Un projet européen en crise

Sur les ruines de la Seconde Guerre mondiale s’édifie une réalité nouvelle, portée par des Européens convaincus, attachés au rétablissement de la paix, de la liberté et des valeurs constitutives de la civilisation que les fascismes avaient engloutie. Cette reconstruction politique, économique mais aussi spirituelle d’une Europe en ruine n’est possible qu’à une condition : la réconciliation entre la France et l’Allemagne. Dès 1950, Robert Schuman l’exprimait très justement dans son discours de l’Horloge : « Le rassemblement des nations européennes exige que l’opposition séculaire de la France et de l’Allemagne soit éliminée. »

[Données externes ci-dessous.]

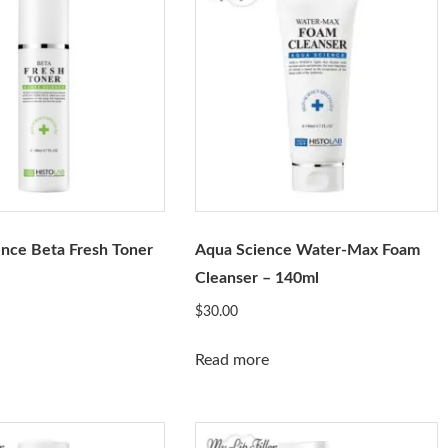
nce Beta Fresh Toner
Aqua Science Water-Max Foam
Cleanser – 140ml
$
30.00
Read more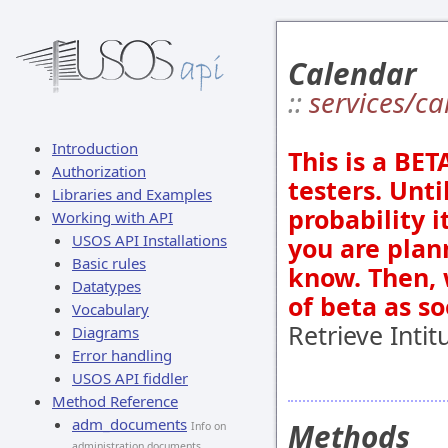
Calendar
::
services/c
Introduction
This is a BE
Authorization
testers. Unti
Libraries and Examples
probability 
Working with API
USOS API Installations
you are plan
Basic rules
know. Then, 
Datatypes
of beta as s
Vocabulary
Retrieve Intit
Diagrams
Error handling
USOS API fiddler
Method Reference
adm_documents
Methods
Info on
administration documents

Le rassemblement des peuples d’Europe qu’a permis la réconciliation franco-allemande est une réalisation historique, mais cette construction traverse actuellement la plus grave crise de son histoire. Les effets toujours présents de la crise de 2008 et l’essoufflement du modèle économique européen, l’essor des revendications régionalistes et le choc du Brexit, les menaces aux frontières et des flux migratoires d’une ampleur inconnue depuis la dernière guerre poussent les citoyens européens vers des alternatives souverainistes, populistes ou extrémistes.

Les menaces qui pèsent sur l’Europe ne sont pas seulement endogènes. Le retour sur la scène internationale d’une Russie et d’une Turquie toujours plus agressives, la volonté de la Chine de devenir la première puissance mondiale en 2050 et le désengagement continu des Américains sur la scène internationale dessinent les contours d’un monde nouveau dans lequel l’Occident peine à trouver sa place.

Nous assistons à la mue des États-Unis, qui débouchera bientôt sur un nouveau positionnement stratégique de Washington pour le siècle en cours. L’Union européenne, quant à elle, doit faire l’objet d’une modernisation profonde, ne serait-ce que pour répondre aux interpellations et aux attaques qu’elle essuie quotidiennement. L’Europe ressemble de plus en plus à l’Ange de l’histoire décrit par Walter Benjamin : « Pris dans une tempête, il est poussé vers un avenir auquel il tourne le dos, alors que devant lui les ruines s’accumulent jusqu’au ciel. » Le moment est critique pour l’Union européenne, et la responsabilité des gouvernements français et allemands, à cet égard, historique.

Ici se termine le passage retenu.